THE HATE U GIVE
Why do we Americans travel the world looking for engagement with other cultures when we have one right here, different from ours, exotic even, and instead of engaging, we put a police barricade around it? I just finished reading, The Hate U Give, by Angie Thomas, a YA novel about an African-American high school girl, Starr Carter. Her daddy, Big Mav, is a store owner but used to be a gang member who served three years in prison for not snitching on the “boss”. Her momma, Lisa is a nurse at the local clinic and the bedrock of the family who manages the house like a drill sergeant. Her family is blended in a way that most mothers would not tolerate, but Lisa does it for the kids.
Starr goes to Williamson Prep, a mostly white, upper crust school because her parents want their children to be safe and get a good education. Starr lives in Garden Heights, a mostly black, lower socio-economic neighborhood where gangs rule and shootings aren’t accidental. Even though her parents could move, her dad thinks that not giving up on the neighborhood is the right thing to do. Starr loves The Fresh Prince, dates a white boy from school, and plays basketball like a pro. Since she’s been at Williamson, her two best friends are white, but they never come to her house. She’s moved away, emotionally, from her Garden Heights friends and struggles with keeping the two sides of her life separate. When Starr was 10, she witnessed her friend, Natasha, killed in a drive-by shooting, an incident that left indelible ink on her psyche.

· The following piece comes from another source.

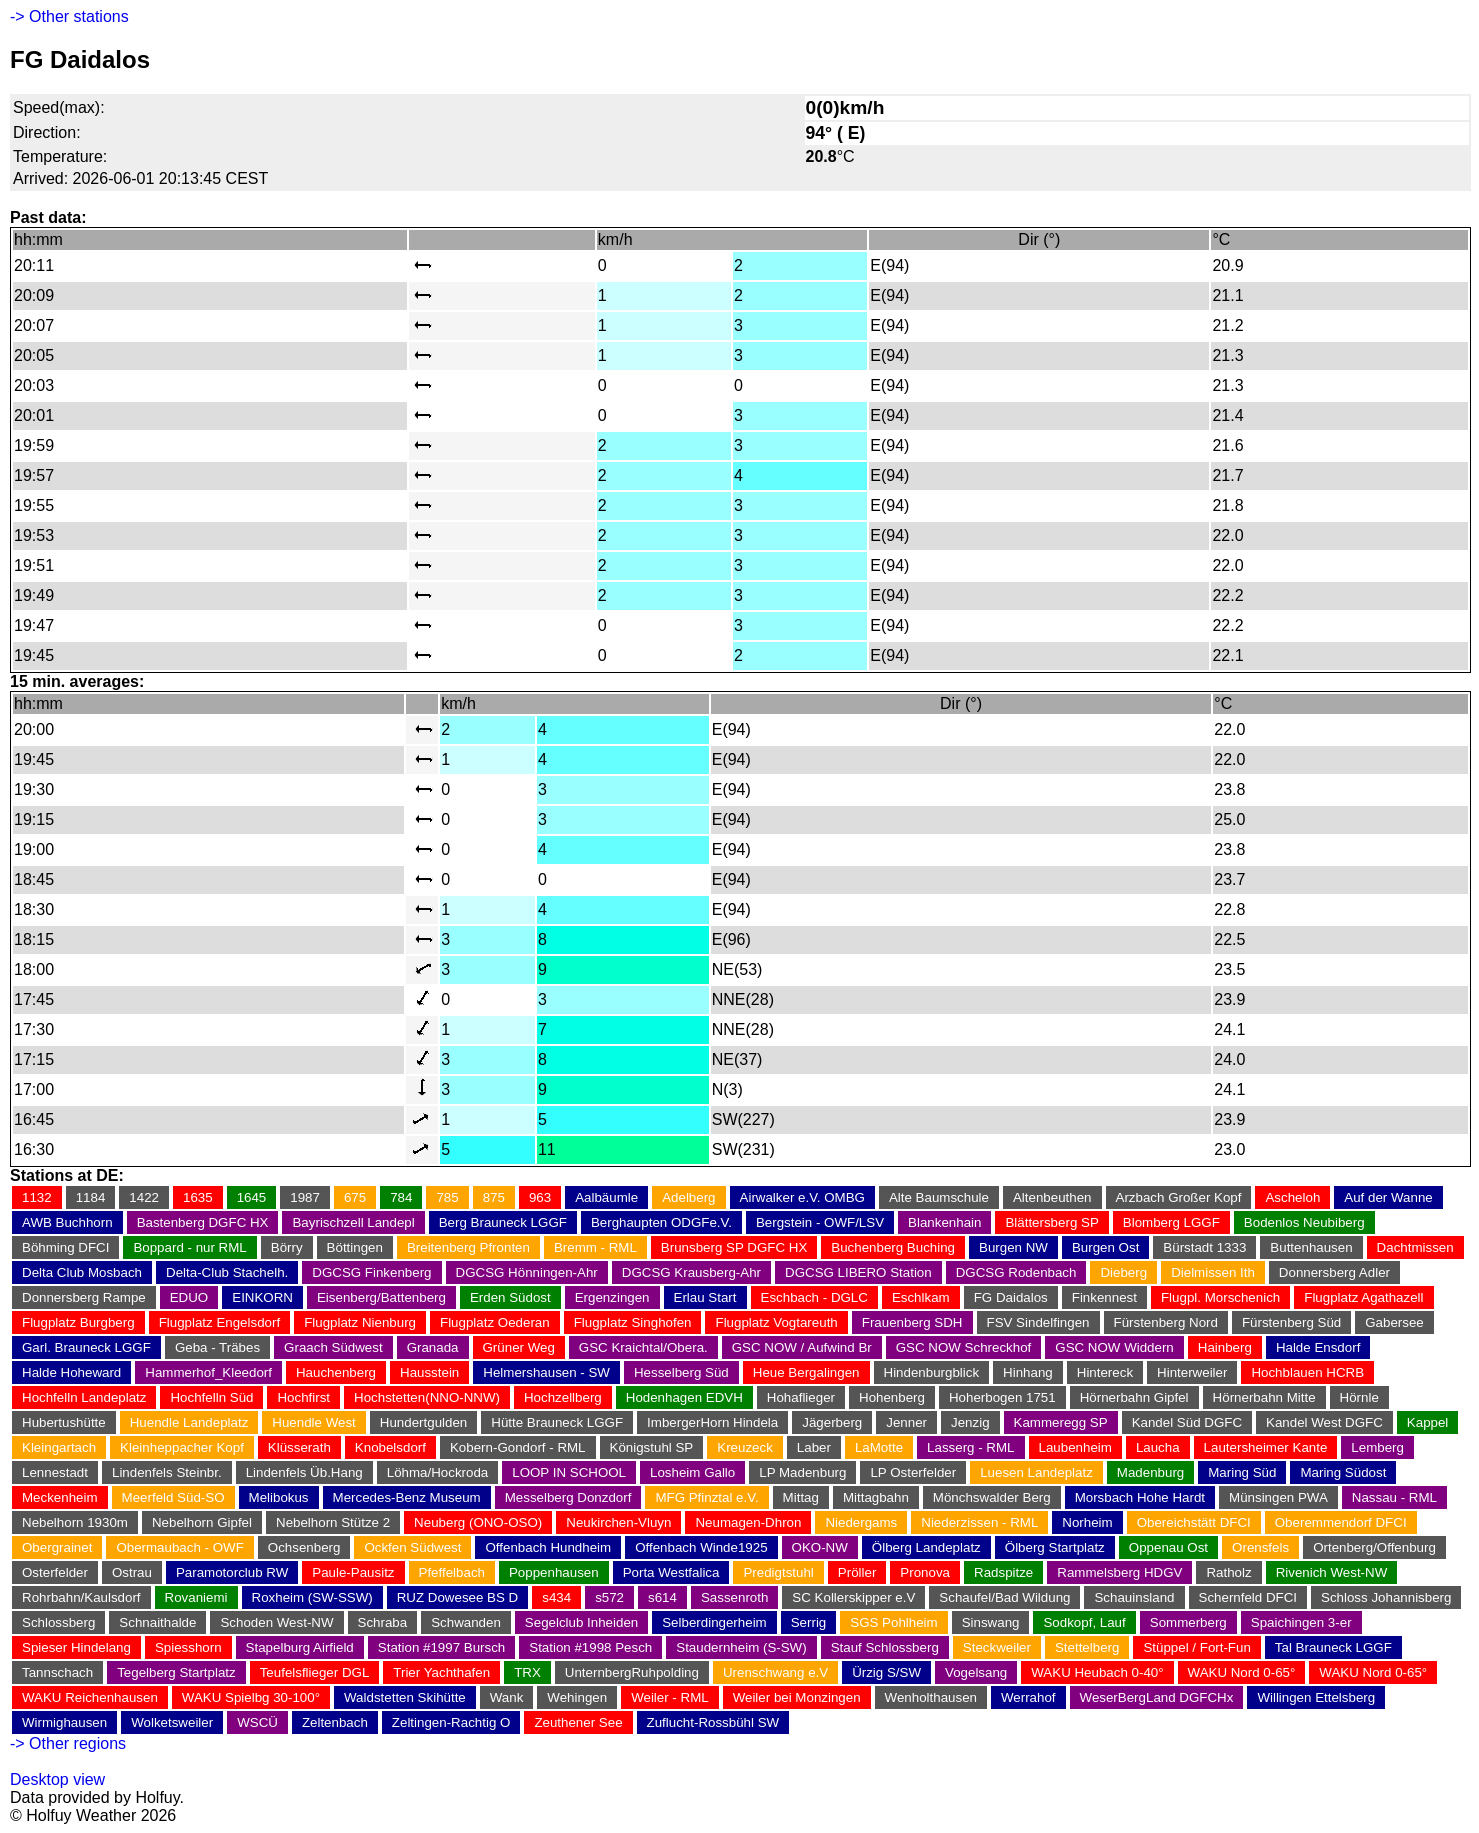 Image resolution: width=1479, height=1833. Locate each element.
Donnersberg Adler (1334, 1272)
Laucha (1158, 1447)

One night Starr’s at a party in Garden Heights with her friend, Kenya, with whom she shares a brother, Seven. Her parents don’t allow her to go to Garden Heights’ parties so this outing is on the DL. While there she meets up with Kahlil, her childhood BFF and first crush. A short time into their re-acquaintance convo, shots ring out and the party disperses mad fast in all directions. Kahlil grabs Starr’s hand and since she doesn’t see Kenya anywhere, Starr leaves in Kahlil’s car. The kids are rattled, but manage to get away from the party intact. They resume their catch up conversation: Starr asks if Kahlil is selling drugs (he denies it); they talk about their families; they remember how they used to be such good friends; and all is well until they get pulled over by a cop. When Starr was 12 she got two talks from her parents: one about sex and the other about what to do when interacting with the police — “yes, sir,” “no, sir,” slow movements, do what the cop says or end up dead, and on. As a result, Starr instinctively knows what to do.
Either Kahlil never got this talk from his family or he just can’t stick to the script because instead of handing over his license and registration as the cop asked, Kahlil asks the cop why they’ve been pulled over. The annoyed officer — 11-15 as Starr will later refer to him — instructs Kahlil to stand still next to the car. While 11-15 checks out Kahlil’s license, Kahlil opens the car door to ask Starr if she’s okay. And that’s all it takes to end a life. Three shots to the back — pop, pop, pop — and Kahlil’s dead. Starr screams and rushes to Kahlil but there’s no help for him. The cop freaks out and points his gun at Starr where it stays until backup arrives. Later the cop will say he thought the hairbrush in the side of the door was a gun, but that doesn’t change Kahlil’s fate. If you think I just gave the book away, well, that’s only the first two chapters.
What Thomas does with the remaining 24 chapters is nothing short of poetry. If you want to understand racism in America from the African-American perspective then read, The Hate U Give. The book sizzles with excitement and emotion, and despite the YA moniker, it’s not just a teen read. I repeatedly thought about my own kids’ experiences growing up white in America and what I would do as a parent if I had to give that second talk, the one African-American parents are forced to give, and what it would sound like. The feeling of helplessness, of being unable to protect your child out in the world, must be overwhelming, but the lack of vision from the white community is what would anger me the most.
The title of The Hate U Give comes from Tupac Shakur. Thug Life, Volume 1 (1994), is the name of an album, but THUG LIFE is also the name of an idea: The Hate U Give Little Infants F@$%s Everyone.
Thug Life refers, obviously, to how white America treats black America from infancy through adulthood, how children grow up to marginalized by society with fewer opportunities for advancement (recent studies show black males will always make less, even if they come from high income families), how the marginalization turns kids to gangs, how gang violence hurts everyone, and over and over in a cyclical loop. I don’t know the answer to solving this century-and-a-half old problem for which there’s no today solution, and you won’t find it in the book, but understanding and awareness on both sides of the aisle is a good place to start. Sadly, Tupac didn’t live long enough to see his work have much impact in the world. He died on September 13, 1996 at the age of 25, the victim of a drive-by shooting.
The fear and anger that fuels such systemic violence will never be abated unless we all stop and take stock of how we are complicit in this never-ending racial drama. Want to change the future? Then start with the present otherwise the future will look exactly the same only the alienation and altercations between the races will have only worsened. As Angie Thomas says in the acknowledgements section of the book, “be roses that grow in the concrete.” The Hate U Give is an endearing and clear-eyed look at growing up African-American in this country, a look at both the roses and thorns.